» **What the task requires**: Please return only the lines from the one holding "ansforming Real Estate Sales" through the one holding "e tours provide a unique perspective...", exactly as they appear in the records below, both ends included.

» **Extracted records**:
*** Block opens ***

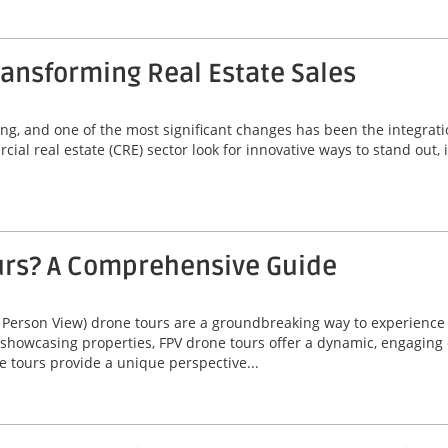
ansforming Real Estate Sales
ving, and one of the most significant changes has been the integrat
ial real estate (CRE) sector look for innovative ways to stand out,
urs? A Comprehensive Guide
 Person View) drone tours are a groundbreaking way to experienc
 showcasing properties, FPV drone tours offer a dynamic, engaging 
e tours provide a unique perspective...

*** Block closes ***
*** Block opens ***

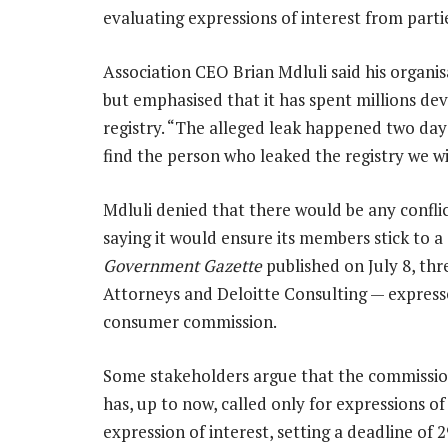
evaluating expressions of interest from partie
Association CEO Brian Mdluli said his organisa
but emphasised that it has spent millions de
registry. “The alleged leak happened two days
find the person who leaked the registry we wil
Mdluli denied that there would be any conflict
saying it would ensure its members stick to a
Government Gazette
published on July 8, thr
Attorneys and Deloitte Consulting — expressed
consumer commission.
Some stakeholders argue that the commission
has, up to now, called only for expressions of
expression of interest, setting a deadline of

*** Block closes ***

» **Solution for this problem**:
ansforming Real Estate Sales
ving, and one of the most significant changes has been the integrat
ial real estate (CRE) sector look for innovative ways to stand out,
urs? A Comprehensive Guide
 Person View) drone tours are a groundbreaking way to experienc
 showcasing properties, FPV drone tours offer a dynamic, engaging 
e tours provide a unique perspective...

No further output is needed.